Slice movie review & film summary (2018)
Matthew Perez
Updated on March 09, 2026
Playfully enough, the movie starts with Vesely’s death, as he plays a dopey pizza guy named Sean whose throat is slit before the opening credits. His murder causes a stir in the town of Kingfisher, where Sean's employer Perfect Pizza Base has been founded on a haunted burial ground that was once an insane asylum, creating 40,000 ghosts. But the ghosts have been pushed away from their homes to a different neighborhood called “Ghost Town,” while a band of middle-aged white women protest outside the pizza place, demanding that the pizzeria be closed out of respect for the spirits. A reporter (Rae Gray) is investigating the murder with no help from a photographer (Joe Keery of “Stranger Things”), while two bumbling cops (Tim Decker and Will Brill, their accompanying music seemingly inspired by “Twin Peaks”) follow their own hunches.
Oh, and Bennett plays an elusive Chinese food delivery outlaw who is a werewolf and maybe the culprit. He previously worked at the Chinese food restaurant that was there before Jack (Paul Scheer) opened up Perfect Pizza and hired the likes of Astrid (Zazie Beetz), who gets into the murder mystery mess as she was dating Sean before he was killed.

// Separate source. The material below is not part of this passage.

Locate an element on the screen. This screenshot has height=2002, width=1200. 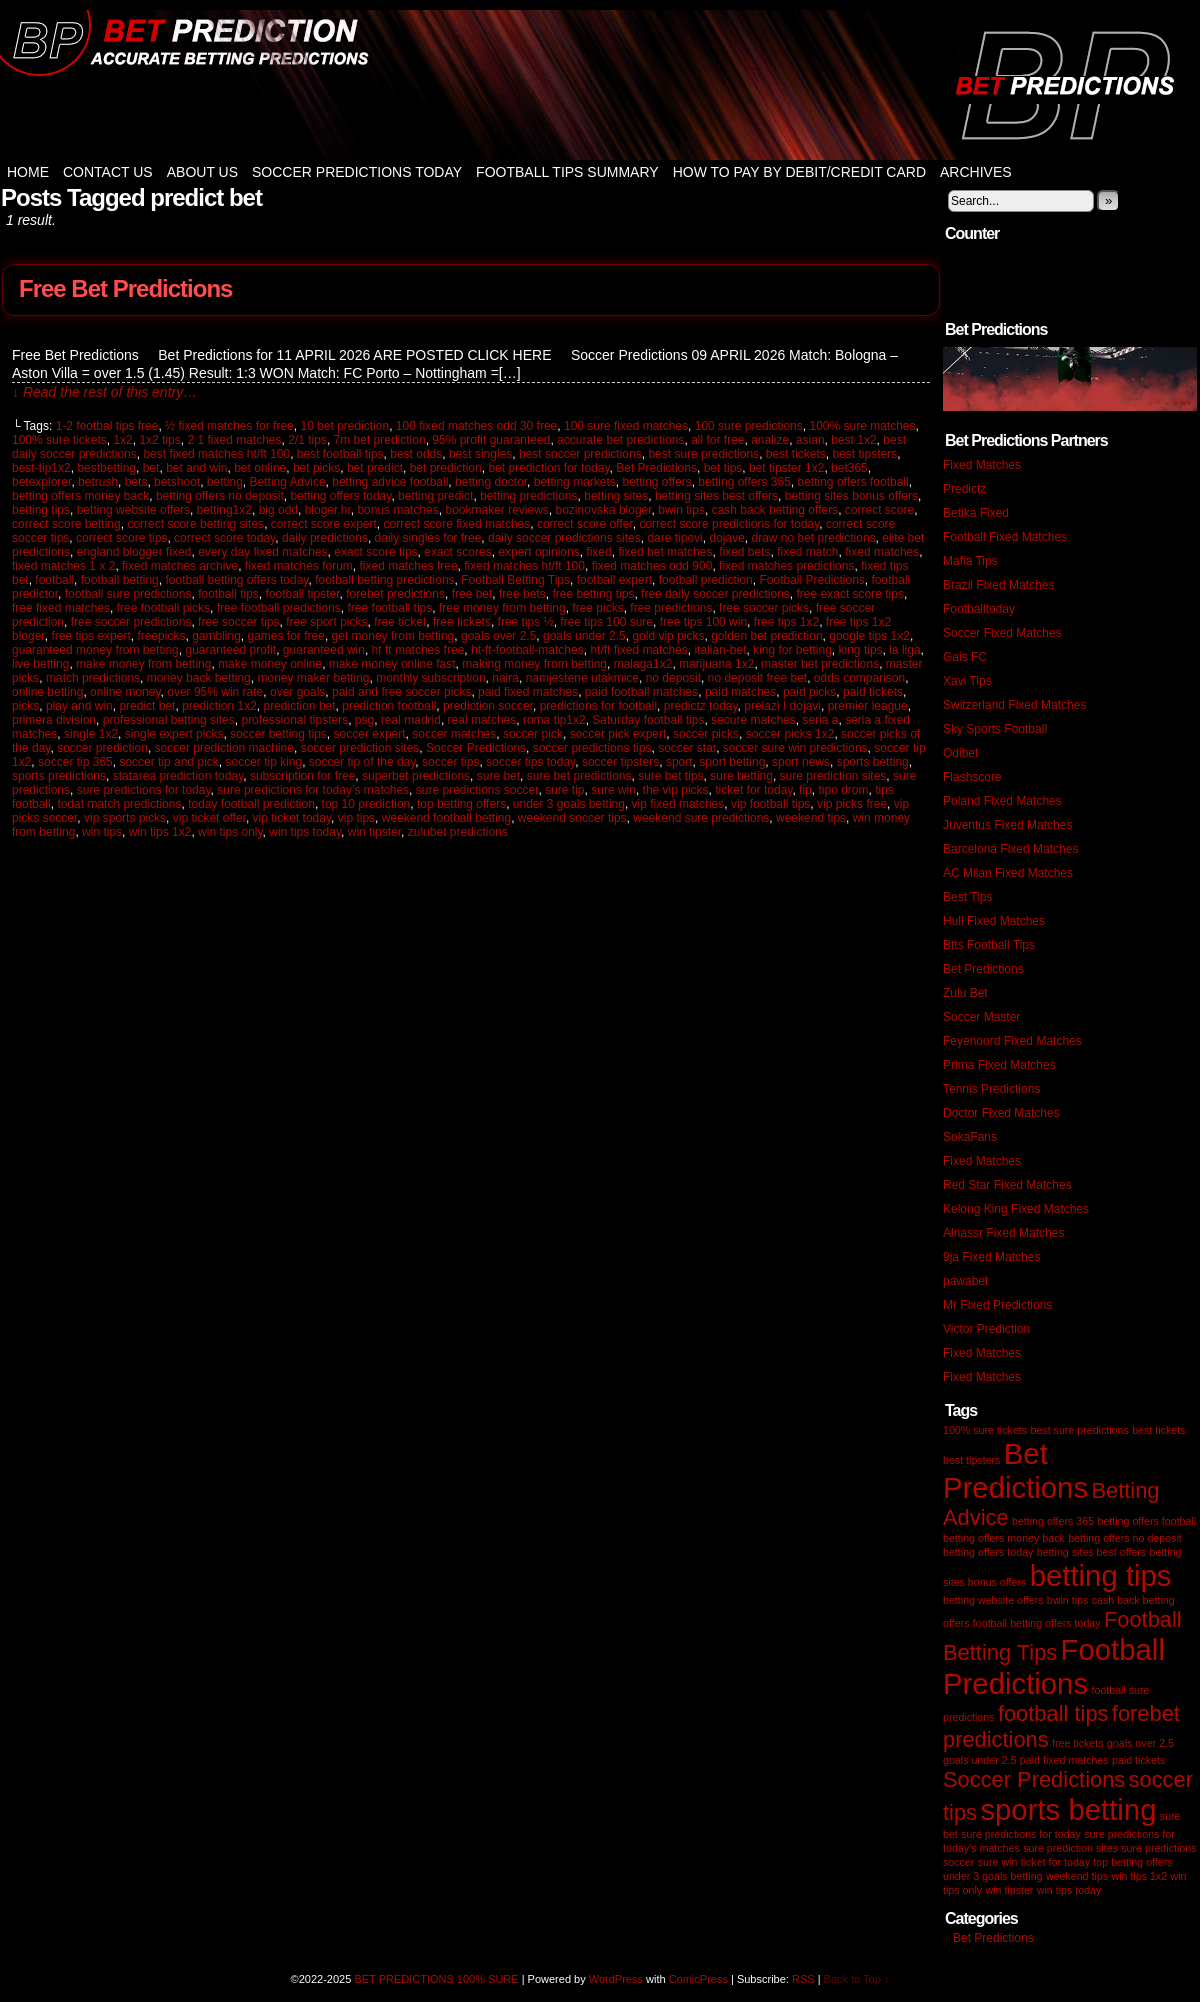
namjestene utakmice is located at coordinates (582, 678).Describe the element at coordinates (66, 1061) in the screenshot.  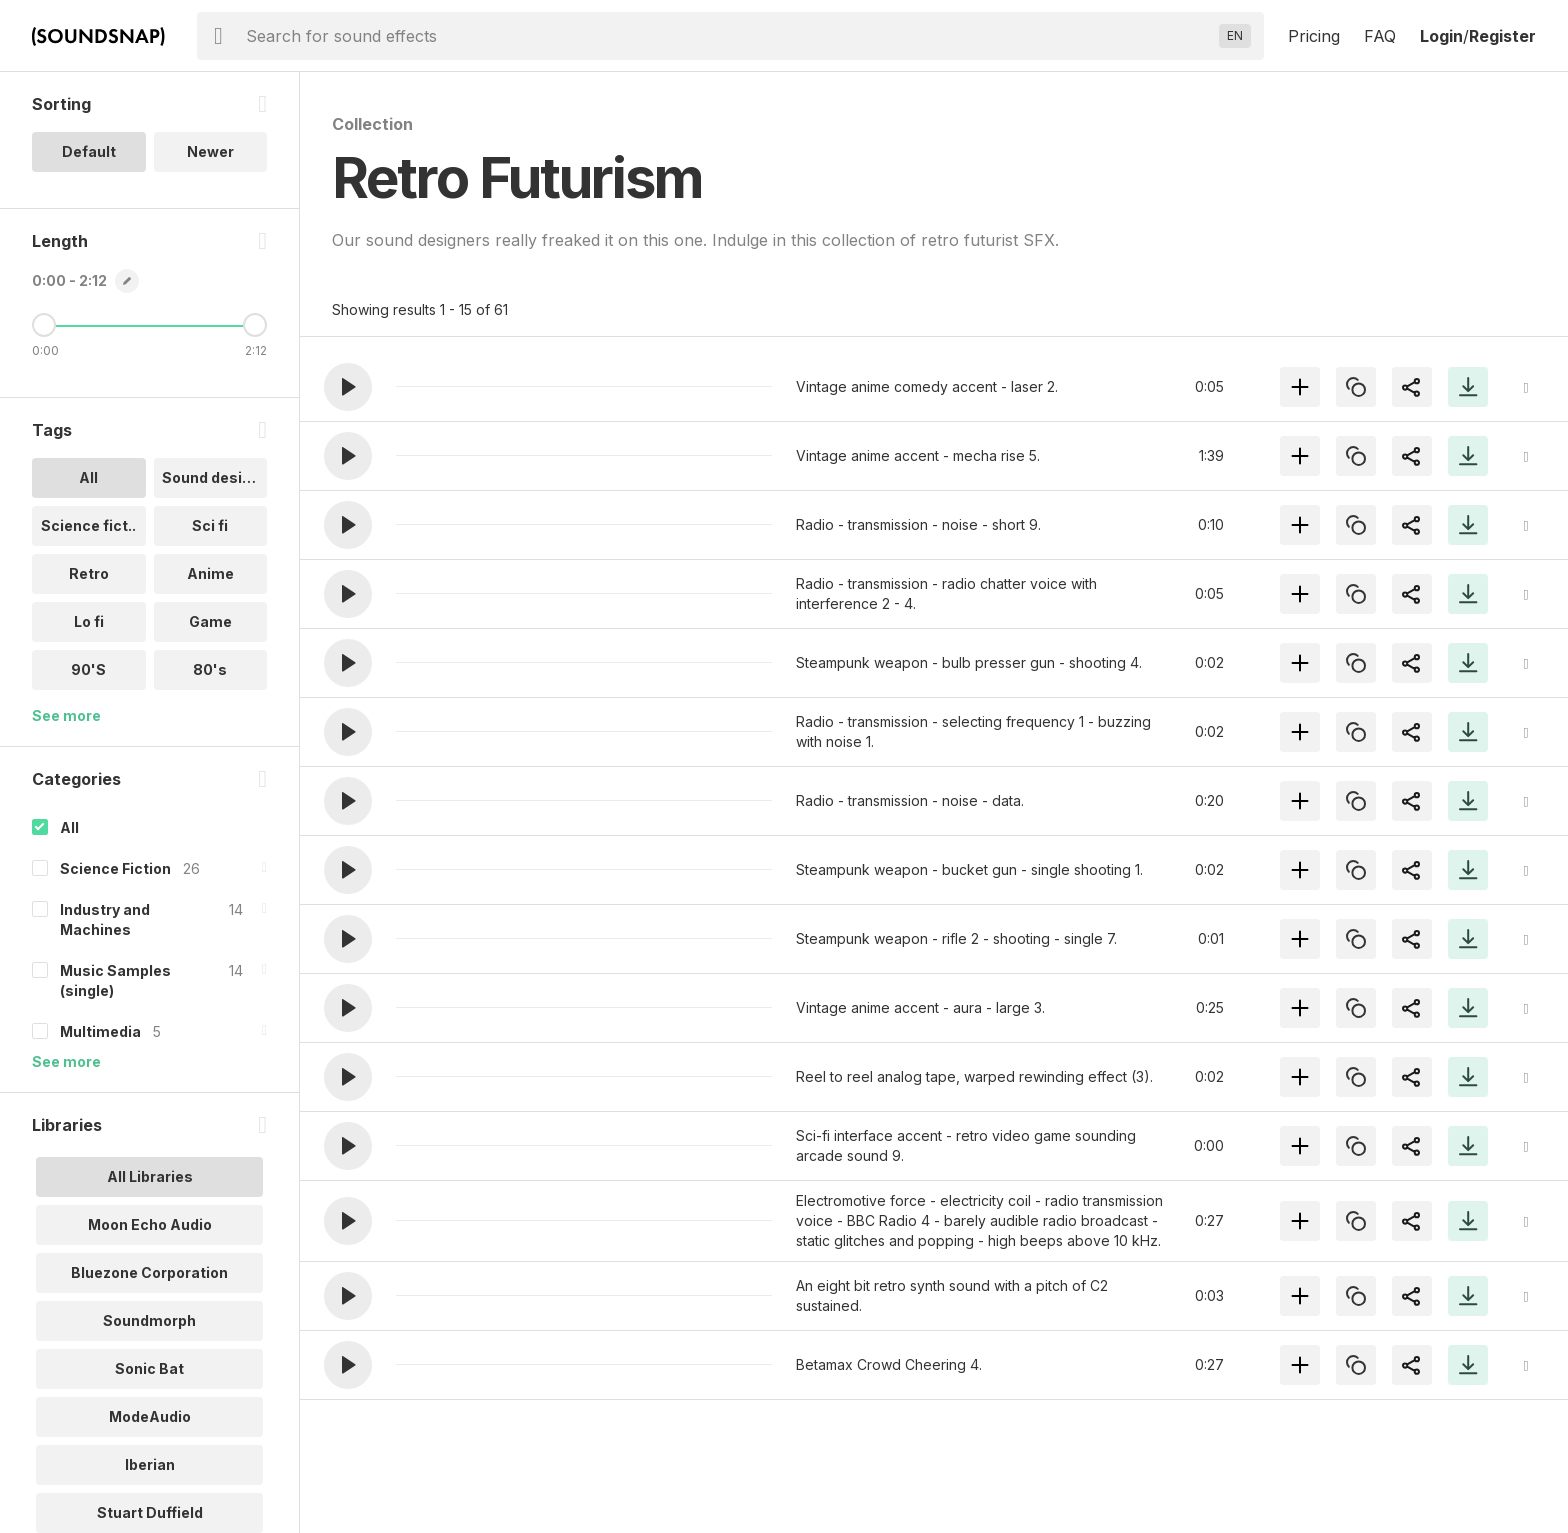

Vesely has a big imagination and even larger ambition for this project, but there are limits to his on-the-fly world-building: for example, we don’t fully understand the rules of being a ghost after a person is killed, or how much other monsters co-exist with humans, even if we know what these Halloween mainstays symbolize here. And there’s even a clear limit with Bennett’s on-camera availability, as he’s in maybe 20 minutes of a movie, causing the story to focus on its roughly-sketched supporting characters, with-hit and-miss comic success. Vesely at times struggles to keep the movie busy with these characters, sometimes opting for overt stylization (like bad-ass slow-motion shots, as propped up by Ludwig Goransson and Nathan Matthew David’s score), as the focal murder mystery doesn’t have a proper immediacy.
But counter these shortcomings with “Slice"'s truly inspired strokes, like when it presents the fast food version of a “Fast & Furious” vehicle meet-up (and bestows us another wry Y’lan Noel comic performance), or how the production design makes Kingfisher feel like it's the most fun horror movie lot you could live on. And when Bennett does show up, he has a true movie-star quality (with help from the "Wanted" signs plastered in earlier scenes that tease his impending arrival). With striking ease, Bennett displays a playful nature that makes for a few laughs, but most of all leaves you wanting more of him as an actor. In particular, his lack of ego towards his star presence would be excellent for a romantic comedy. (Netflix, you up?)